◆ Exercise brief:
State how many lines of the entries include the string "éclairage", please, leaving out everything but the number.

"""

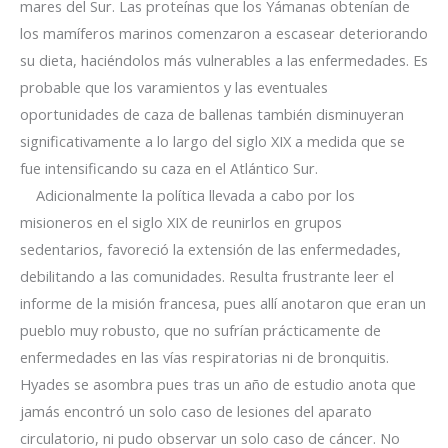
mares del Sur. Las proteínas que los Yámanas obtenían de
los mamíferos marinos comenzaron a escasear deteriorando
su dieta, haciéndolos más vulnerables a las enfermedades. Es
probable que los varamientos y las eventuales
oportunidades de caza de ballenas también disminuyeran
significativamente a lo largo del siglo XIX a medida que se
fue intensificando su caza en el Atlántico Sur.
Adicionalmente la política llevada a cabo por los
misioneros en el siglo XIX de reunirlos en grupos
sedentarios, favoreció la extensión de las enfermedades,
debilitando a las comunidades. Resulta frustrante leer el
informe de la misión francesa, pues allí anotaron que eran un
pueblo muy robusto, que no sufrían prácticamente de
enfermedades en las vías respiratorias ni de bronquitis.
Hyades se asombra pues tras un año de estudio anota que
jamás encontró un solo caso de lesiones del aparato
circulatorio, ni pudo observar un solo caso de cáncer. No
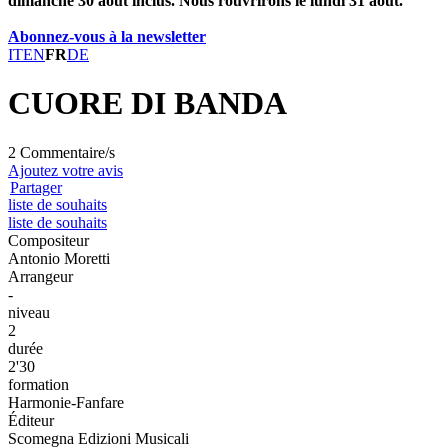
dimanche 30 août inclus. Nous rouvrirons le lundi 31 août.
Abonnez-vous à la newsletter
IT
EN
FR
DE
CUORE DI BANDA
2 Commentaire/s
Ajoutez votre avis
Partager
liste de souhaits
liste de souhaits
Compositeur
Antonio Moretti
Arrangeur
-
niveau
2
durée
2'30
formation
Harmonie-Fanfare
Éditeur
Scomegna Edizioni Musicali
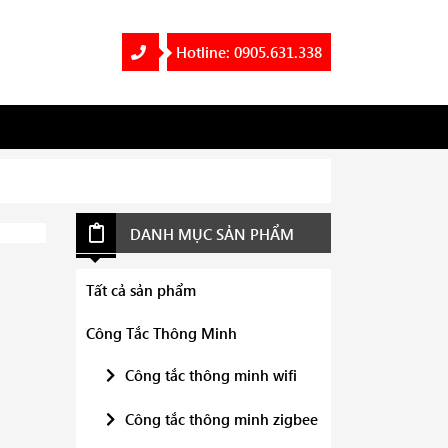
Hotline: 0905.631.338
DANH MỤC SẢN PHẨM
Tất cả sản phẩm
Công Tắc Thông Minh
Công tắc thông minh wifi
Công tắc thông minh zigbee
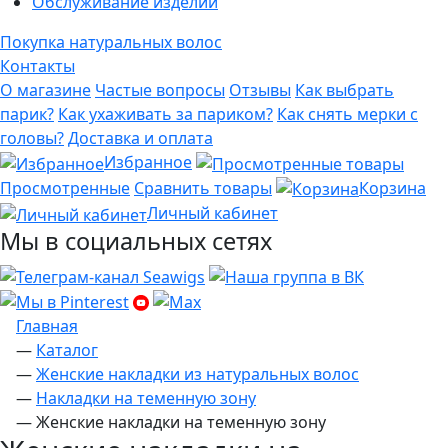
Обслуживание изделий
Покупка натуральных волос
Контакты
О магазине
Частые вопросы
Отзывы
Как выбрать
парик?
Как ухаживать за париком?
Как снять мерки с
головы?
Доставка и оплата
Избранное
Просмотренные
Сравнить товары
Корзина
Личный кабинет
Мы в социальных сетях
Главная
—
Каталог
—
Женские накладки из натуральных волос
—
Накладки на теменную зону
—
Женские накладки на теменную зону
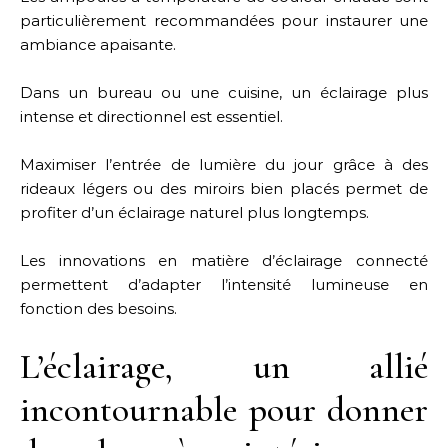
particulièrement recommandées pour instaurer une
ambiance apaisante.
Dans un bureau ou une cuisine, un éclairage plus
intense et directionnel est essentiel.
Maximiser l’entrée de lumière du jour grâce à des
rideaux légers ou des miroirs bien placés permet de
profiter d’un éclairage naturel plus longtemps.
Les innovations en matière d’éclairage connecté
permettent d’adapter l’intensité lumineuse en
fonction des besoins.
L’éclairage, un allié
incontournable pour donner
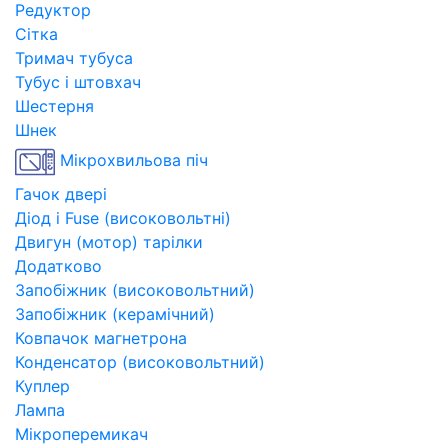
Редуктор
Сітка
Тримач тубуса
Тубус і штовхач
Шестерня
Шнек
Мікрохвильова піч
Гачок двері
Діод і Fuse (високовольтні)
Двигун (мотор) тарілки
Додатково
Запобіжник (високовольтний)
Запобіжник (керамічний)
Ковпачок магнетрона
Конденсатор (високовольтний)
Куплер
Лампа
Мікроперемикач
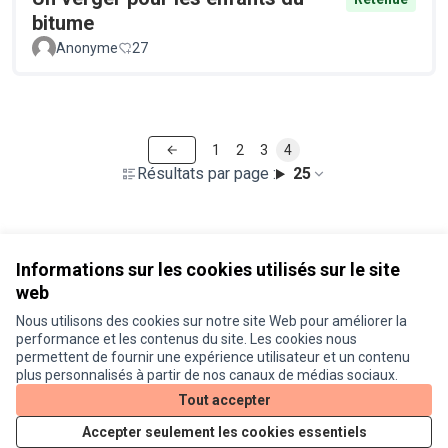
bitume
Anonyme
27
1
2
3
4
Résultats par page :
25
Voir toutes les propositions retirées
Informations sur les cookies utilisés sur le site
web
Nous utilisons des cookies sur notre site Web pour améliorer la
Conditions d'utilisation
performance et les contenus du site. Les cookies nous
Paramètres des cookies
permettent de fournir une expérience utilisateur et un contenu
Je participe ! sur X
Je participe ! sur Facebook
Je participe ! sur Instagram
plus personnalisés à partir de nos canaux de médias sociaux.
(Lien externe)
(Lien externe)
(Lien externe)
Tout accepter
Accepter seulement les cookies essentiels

"""
"""

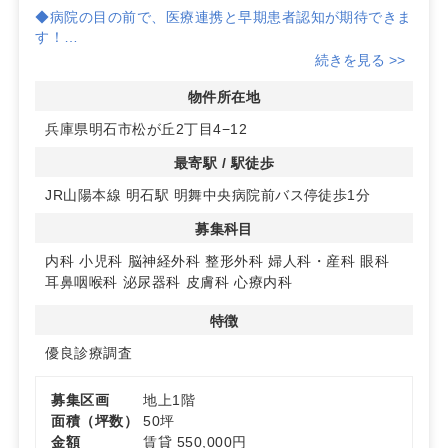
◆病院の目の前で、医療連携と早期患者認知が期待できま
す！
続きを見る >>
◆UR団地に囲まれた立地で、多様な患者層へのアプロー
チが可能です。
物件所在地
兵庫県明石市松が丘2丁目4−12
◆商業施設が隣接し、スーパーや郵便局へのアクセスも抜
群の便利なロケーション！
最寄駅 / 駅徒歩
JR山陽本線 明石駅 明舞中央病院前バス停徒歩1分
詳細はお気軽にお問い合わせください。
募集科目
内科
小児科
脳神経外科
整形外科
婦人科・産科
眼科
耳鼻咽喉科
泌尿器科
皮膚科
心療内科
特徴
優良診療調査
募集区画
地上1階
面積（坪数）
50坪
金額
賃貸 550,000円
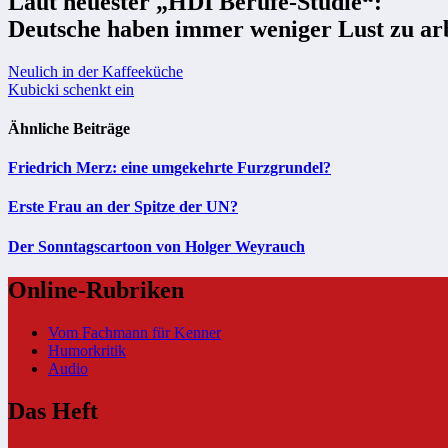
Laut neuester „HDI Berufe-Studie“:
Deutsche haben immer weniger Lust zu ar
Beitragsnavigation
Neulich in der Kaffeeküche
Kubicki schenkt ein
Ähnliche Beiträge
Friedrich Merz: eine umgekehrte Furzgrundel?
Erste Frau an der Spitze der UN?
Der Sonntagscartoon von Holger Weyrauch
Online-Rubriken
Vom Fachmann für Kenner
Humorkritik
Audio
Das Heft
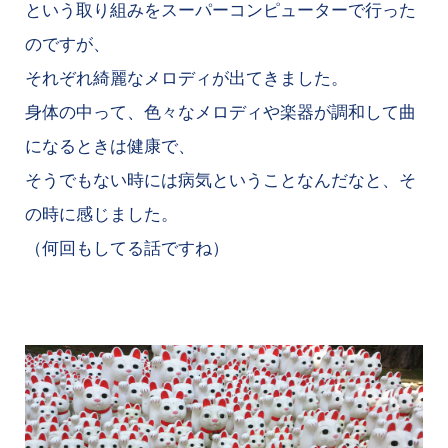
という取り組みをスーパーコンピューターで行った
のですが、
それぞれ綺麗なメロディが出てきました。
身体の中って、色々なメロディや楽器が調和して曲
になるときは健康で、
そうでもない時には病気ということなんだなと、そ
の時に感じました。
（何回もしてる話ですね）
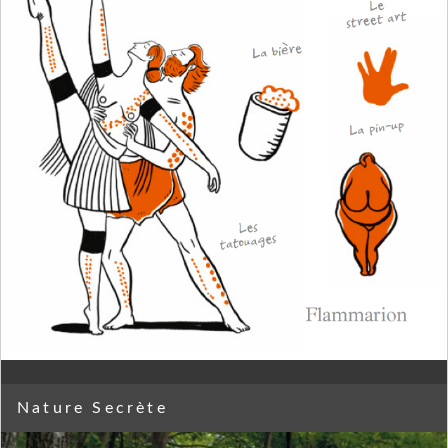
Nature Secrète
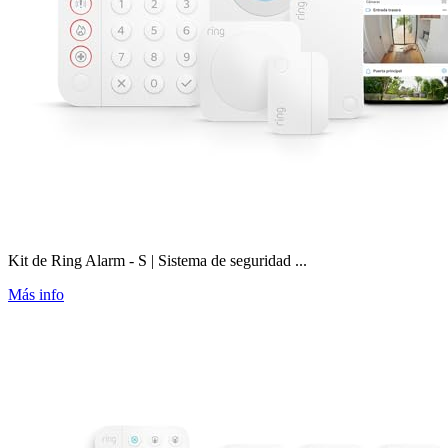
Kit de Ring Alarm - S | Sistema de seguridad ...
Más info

"""

◆ Expected output:
4